*Data records*.
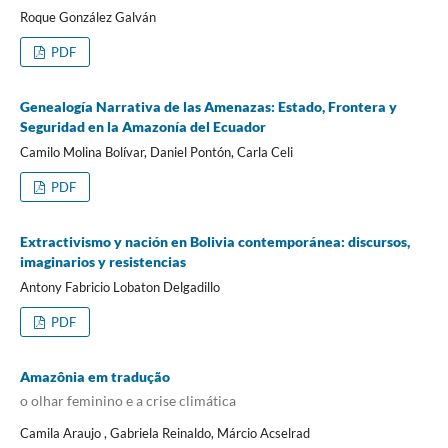
Roque González Galván
PDF
Genealogía Narrativa de las Amenazas: Estado, Frontera y
Seguridad en la Amazonía del Ecuador
Camilo Molina Bolívar, Daniel Pontón, Carla Celi
PDF
Extractivismo y nación en Bolivia contemporánea: discursos,
imaginarios y resistencias
Antony Fabricio Lobaton Delgadillo
PDF
Amazônia em tradução
o olhar feminino e a crise climática
Camila Araujo , Gabriela Reinaldo, Márcio Acselrad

*Exercise*.
An exact copy of all the data above is required; omit any pictures.

*Written response*.
Roque González Galván
PDF
Genealogía Narrativa de las Amenazas: Estado, Frontera y
Seguridad en la Amazonía del Ecuador
Camilo Molina Bolívar, Daniel Pontón, Carla Celi
PDF
Extractivismo y nación en Bolivia contemporánea: discursos,
imaginarios y resistencias
Antony Fabricio Lobaton Delgadillo
PDF
Amazônia em tradução
o olhar feminino e a crise climática
Camila Araujo , Gabriela Reinaldo, Márcio Acselrad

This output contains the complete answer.